▶ _WORK INSTRUCTIONS_
Check each line below for "General" and give the count of those that have it, nothing else.
##### EXTRACTED MATERIAL
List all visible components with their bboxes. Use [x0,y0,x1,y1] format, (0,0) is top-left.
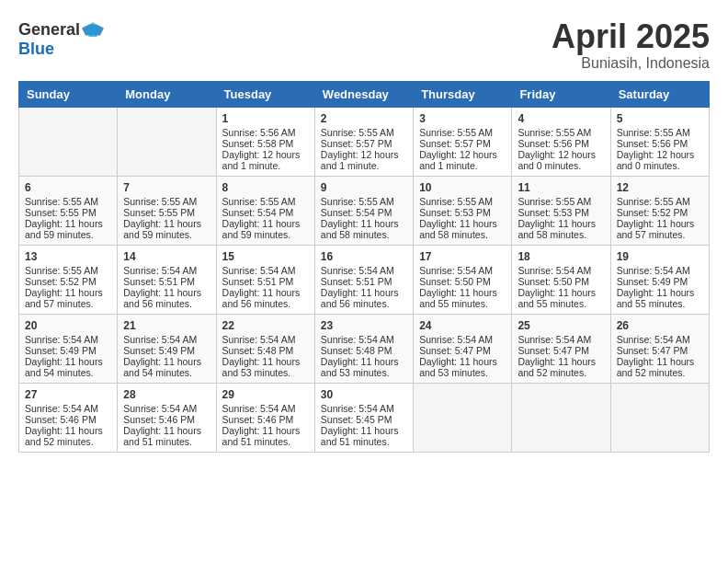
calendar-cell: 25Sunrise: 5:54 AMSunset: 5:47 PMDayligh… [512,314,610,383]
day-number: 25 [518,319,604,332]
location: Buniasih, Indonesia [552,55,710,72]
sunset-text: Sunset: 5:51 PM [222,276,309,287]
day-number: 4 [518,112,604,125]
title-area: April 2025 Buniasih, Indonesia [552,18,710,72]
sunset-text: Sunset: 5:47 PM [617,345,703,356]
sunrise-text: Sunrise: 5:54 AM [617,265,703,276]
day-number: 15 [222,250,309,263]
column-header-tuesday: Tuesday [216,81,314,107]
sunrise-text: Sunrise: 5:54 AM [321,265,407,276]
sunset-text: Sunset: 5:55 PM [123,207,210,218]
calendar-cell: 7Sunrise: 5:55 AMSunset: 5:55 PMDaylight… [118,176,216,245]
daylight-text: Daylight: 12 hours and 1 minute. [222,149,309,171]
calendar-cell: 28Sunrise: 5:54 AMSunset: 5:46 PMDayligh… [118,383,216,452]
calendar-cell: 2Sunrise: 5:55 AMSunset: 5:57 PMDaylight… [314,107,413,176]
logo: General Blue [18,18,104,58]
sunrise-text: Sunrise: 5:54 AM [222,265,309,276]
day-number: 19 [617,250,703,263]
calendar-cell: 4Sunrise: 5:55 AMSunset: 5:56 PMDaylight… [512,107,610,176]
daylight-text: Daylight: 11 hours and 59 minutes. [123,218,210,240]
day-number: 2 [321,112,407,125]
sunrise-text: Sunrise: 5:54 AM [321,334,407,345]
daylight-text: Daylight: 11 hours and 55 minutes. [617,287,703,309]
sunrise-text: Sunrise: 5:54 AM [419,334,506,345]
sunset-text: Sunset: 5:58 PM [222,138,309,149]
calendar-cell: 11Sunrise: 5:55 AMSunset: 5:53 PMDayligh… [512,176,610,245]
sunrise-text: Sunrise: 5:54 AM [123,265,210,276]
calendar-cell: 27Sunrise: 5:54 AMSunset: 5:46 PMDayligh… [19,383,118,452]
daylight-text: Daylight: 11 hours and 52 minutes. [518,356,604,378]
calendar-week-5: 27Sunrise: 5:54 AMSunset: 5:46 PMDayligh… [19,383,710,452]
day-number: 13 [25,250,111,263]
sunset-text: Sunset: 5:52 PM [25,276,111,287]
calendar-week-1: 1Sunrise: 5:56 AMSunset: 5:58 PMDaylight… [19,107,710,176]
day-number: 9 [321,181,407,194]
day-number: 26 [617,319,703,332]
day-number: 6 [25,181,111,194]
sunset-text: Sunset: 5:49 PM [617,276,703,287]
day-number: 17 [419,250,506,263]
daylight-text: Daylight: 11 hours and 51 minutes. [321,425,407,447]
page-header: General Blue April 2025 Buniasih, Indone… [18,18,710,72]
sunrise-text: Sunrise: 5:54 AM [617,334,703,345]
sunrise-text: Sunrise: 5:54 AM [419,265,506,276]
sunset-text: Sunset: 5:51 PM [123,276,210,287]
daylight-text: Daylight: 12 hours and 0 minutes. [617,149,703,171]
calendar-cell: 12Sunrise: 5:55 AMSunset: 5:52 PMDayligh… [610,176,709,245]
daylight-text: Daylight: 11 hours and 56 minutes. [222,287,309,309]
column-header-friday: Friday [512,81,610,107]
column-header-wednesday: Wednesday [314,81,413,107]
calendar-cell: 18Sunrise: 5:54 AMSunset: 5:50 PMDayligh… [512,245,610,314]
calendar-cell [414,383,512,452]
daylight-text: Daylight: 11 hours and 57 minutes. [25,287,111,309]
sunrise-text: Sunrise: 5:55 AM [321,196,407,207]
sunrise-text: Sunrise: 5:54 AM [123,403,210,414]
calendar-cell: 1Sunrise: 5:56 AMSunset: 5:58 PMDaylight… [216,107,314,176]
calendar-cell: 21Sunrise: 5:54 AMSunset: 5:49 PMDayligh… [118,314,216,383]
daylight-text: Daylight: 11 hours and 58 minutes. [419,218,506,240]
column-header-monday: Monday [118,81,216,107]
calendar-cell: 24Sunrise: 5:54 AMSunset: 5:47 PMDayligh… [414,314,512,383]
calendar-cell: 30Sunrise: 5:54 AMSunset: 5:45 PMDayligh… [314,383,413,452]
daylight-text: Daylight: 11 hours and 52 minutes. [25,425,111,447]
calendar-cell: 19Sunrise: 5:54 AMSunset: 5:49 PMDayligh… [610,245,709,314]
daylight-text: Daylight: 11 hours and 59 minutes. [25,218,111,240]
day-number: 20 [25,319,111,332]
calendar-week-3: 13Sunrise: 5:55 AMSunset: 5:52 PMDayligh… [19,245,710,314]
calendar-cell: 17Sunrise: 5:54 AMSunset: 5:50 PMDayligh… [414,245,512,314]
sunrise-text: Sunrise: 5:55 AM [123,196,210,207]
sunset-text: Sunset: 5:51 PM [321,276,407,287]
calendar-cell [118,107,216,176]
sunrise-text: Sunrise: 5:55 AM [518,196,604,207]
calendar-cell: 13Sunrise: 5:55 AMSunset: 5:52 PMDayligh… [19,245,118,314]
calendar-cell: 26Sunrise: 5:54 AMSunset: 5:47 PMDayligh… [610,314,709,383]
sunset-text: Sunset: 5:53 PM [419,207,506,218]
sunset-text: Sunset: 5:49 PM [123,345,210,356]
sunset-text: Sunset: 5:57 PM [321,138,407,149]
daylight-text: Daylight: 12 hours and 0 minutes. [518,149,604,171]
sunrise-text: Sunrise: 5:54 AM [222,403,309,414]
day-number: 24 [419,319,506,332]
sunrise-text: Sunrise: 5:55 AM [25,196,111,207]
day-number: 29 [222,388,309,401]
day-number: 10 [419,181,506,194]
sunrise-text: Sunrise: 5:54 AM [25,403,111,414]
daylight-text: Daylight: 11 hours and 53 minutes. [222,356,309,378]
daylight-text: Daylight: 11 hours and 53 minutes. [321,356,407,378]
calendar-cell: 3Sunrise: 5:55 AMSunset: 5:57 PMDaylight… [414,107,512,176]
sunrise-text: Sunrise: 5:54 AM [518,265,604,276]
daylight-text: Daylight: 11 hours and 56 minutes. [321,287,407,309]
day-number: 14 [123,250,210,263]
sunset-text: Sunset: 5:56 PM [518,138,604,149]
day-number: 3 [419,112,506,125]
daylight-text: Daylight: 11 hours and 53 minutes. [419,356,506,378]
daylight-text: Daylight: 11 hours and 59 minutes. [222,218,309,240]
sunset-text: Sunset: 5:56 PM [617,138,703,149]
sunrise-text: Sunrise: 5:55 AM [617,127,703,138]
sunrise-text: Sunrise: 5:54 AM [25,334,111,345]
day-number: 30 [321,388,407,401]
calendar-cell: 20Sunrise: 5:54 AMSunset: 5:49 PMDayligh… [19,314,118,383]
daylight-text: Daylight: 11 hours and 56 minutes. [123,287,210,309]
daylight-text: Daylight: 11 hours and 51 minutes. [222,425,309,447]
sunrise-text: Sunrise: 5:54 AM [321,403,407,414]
##########
▶ _OUTPUT OF THE TASK_
2